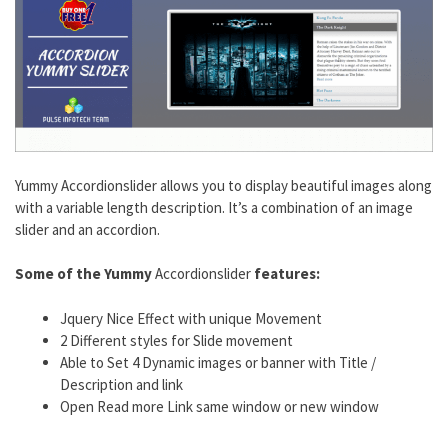
Yummy Accordionslider allows you to display beautiful images along
with a variable length description. It’s a combination of an image
slider and an accordion.
Some of the Yummy
Accordionslider
features:
Jquery Nice Effect with unique Movement
2 Different styles for Slide movement
Able to Set 4 Dynamic images or banner with Title /
Description and link
Open Read more Link same window or new window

EXERCISE BRIEF:
When you retype the listing above, keep each line exactly as written and drop the pictures.

RESULT OF THE TASK:
Yummy Accordionslider allows you to display beautiful images along
with a variable length description. It’s a combination of an image
slider and an accordion.
Some of the Yummy
Accordionslider
features:
Jquery Nice Effect with unique Movement
2 Different styles for Slide movement
Able to Set 4 Dynamic images or banner with Title /
Description and link
Open Read more Link same window or new window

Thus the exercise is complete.